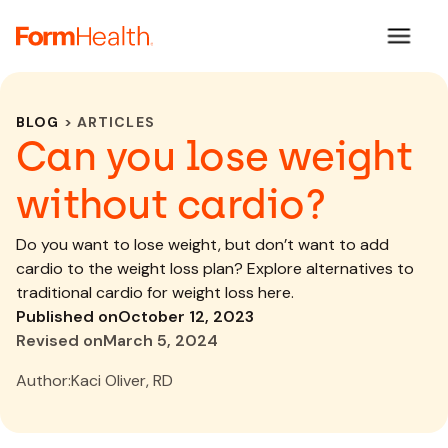
BLOG
> ARTICLES
Can you lose weight
without cardio?
Do you want to lose weight, but don’t want to add
cardio to the weight loss plan? Explore alternatives to
traditional cardio for weight loss here.
Published on
October 12, 2023
Revised on
March 5, 2024
Author:
Kaci Oliver, RD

## Task to carry out
Please give all of the material again, exactly, without the images.

## Response
BLOG
> ARTICLES
Can you lose weight
without cardio?
Do you want to lose weight, but don’t want to add
cardio to the weight loss plan? Explore alternatives to
traditional cardio for weight loss here.
Published on
October 12, 2023
Revised on
March 5, 2024
Author:
Kaci Oliver, RD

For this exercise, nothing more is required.